The construction sector has returned to growth after a nine-month downturn, thanks to increased activity among both commercial and residential projects.
IHS Markit’s purchasing managers’ index rose to 52.6 in February, up from 48.4 in January. It is the first time since April 2019 that the sector has registered above the 50 mark, which indicates growth rather than contraction.
Alternative property lenders have heralded the positive data, which follows an increase in house prices.
Last month, the overall rate of construction output growth was the fastest for 14 months and the increase in new work was the steepest recorded for just over four years.
Residential activity remained the best-performing construction category with the data showing the strongest expansion of housebuilding activity since July 2018.
“Since the Election the housing market has benefited from greater direction, there is a government with a large majority, it is committed to building more houses and Brexit has been decided,” Andrew Turnbull, managing director of Wellesley, said.
“So, 2020 has started well and activity has increased, the one key uncertainty at present is the coronavirus and what effect this will have in the UK as this could delay a further recovery in activity.”
“Before the election, a lot of people were sitting on deals and waiting to see what happens with the election and with Brexit,” said Roxana Mohammadian-Molina, chief strategy officer at Blend Network.
“They were on a ‘wait and see’ mood. Now, we see people coming back and really wanting to get the deals done.
“We see a lot more optimism both in London and across the UK regions. People are looking to get the deals across the line following nearly three years of uncertainty.”
Neal Moy, head of property finance at RateSetter, said that confidence in the sector has been boosted by greater political stability following the General election, including more clarity on Brexit, and he hopes that confidence continues to grow.
“Activity levels in the property development sector are rising – RateSetter property finance deal flow remains strong and we have noticed that recently more developers have repaid their loans early as they complete the sale of their developments more quickly,” he said.
However, some platforms have not experienced the Boris bounce.
Arya Taware, founder and managing director of FutureBricks, said that it only applies to larger projects.
“We have not seen any dip nor any bonus as we focus on smaller projects below £5m mark as these kind of projects are last to get affected because use of end product is for domestic use,” said Taware.

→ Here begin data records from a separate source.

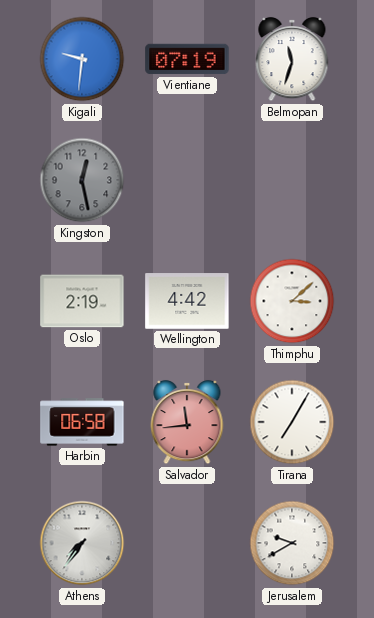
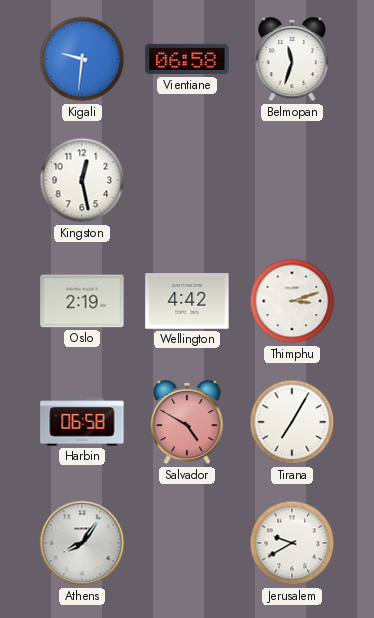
Vientiane: 07:19 -> 06:58
Kingston dial: grey -> white
Thimphu: 3:08 -> 3:12
Salvador: 11:44 -> 4:50
Athens: 7:36 -> 8:06
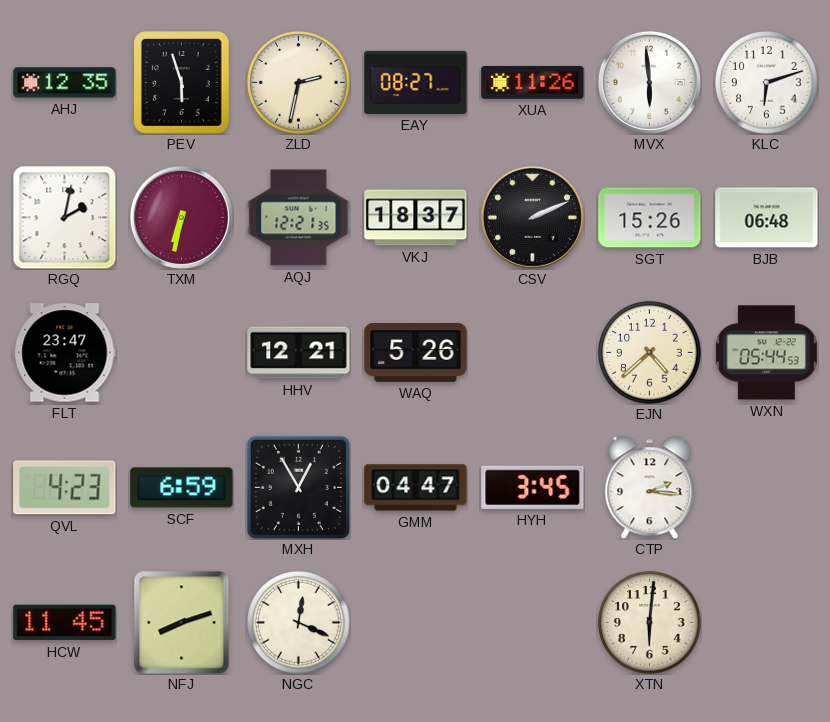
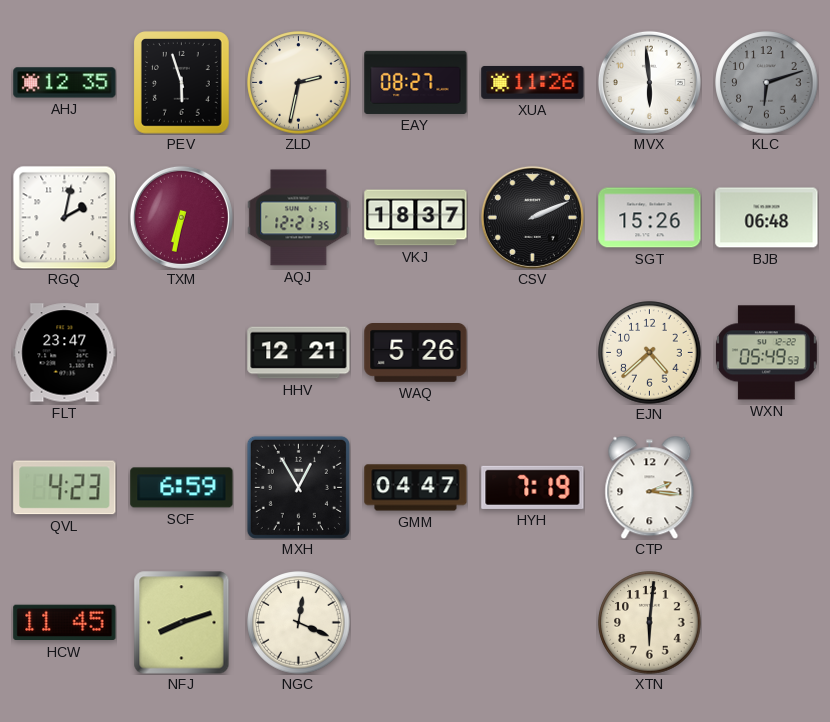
KLC dial: white -> grey
WXN: 05:44 -> 05:49
HYH: 3:45 -> 7:19
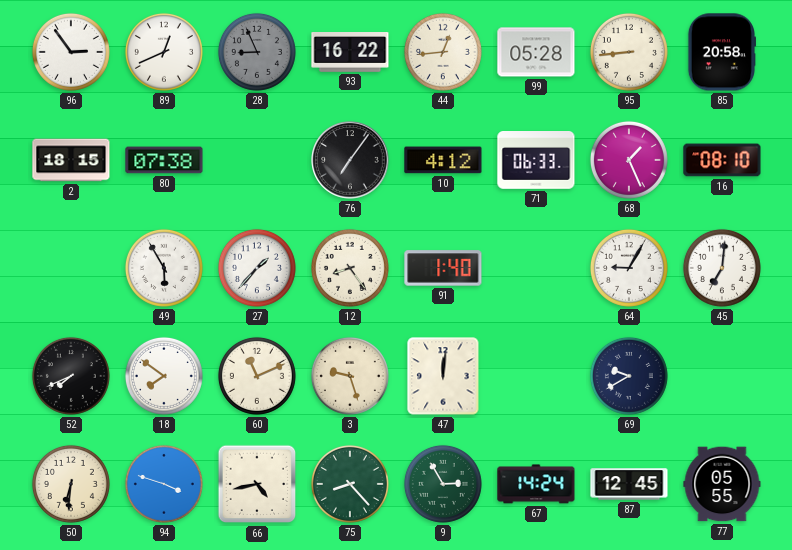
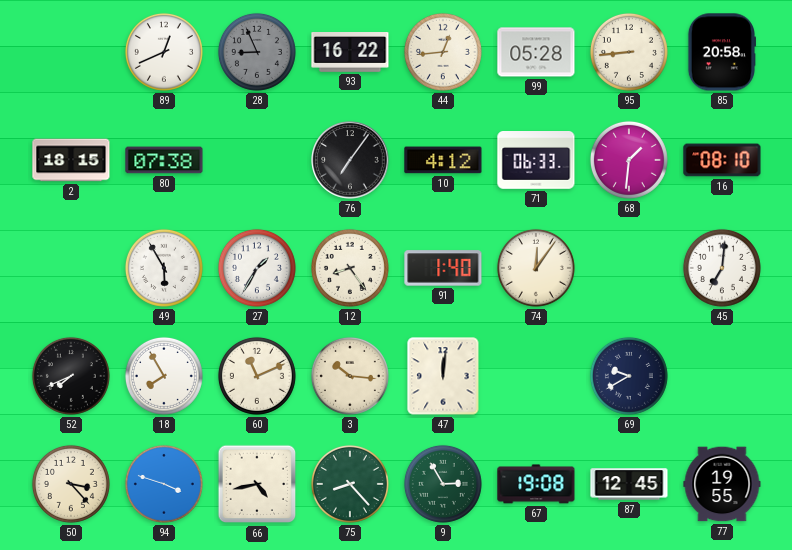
96: 2:54 -> none
68: 1:26 -> 1:31
27: 1:37 -> 1:35
74: none -> 12:06
64: 9:05 -> none
18: 7:51 -> 7:55
3: 9:27 -> 10:16
50: 6:31 -> 3:23
67: 14:24 -> 19:08
77: 05:55 -> 19:55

“Such instant price sensitivities in my opinion applies to bigger projects where most of the end units are sold off as investment products than for end users for the purposes of primary residence.”

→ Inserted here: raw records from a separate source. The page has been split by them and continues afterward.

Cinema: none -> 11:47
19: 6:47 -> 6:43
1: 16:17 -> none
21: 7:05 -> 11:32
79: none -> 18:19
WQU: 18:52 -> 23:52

The survey also revealed that construction firms are still upbeat about their growth prospects for the next 12 months.
The degree of optimism in February dipped from January’s survey, but remained much stronger than seen in the second half of 2019.
“The Boris bounce has boosted sentiment among housebuilders and breathed new life into UK bricks and mortar,” said Gareth Belsham, director of the national property consultancy and surveyors, Naismiths.
“For a few months now there has been a growing sense of optimism in the construction sector and this is the strongest evidence yet that there is some real substance to it.
“Private sector developers who were sitting on their hands in 2019 and generally mothballing projects against such an uncertain political backdrop are now back in the game.
“The industry is acutely aware of the uncertainty that trade negotiations with the EU could yet bring in but for now housebuilders are making hay while the sun shines.”
Tim Moore, economics director at IHS Markit, reiterated that February’s survey data supports signs that the UK construction sector is recovering.
“Growth of business activity was stronger than at any time since the end of 2018, supported by the fastest rise in new orders for just over four years,” he said.
“There were widespread reports that pent-up demand released since the General Election had helped to boost workloads, especially in relation to housebuilding and commercial construction projects.
“Some construction firms suggested that the recovery in output would have been even stronger had there not been disruptions on site from severe weather conditions in February.”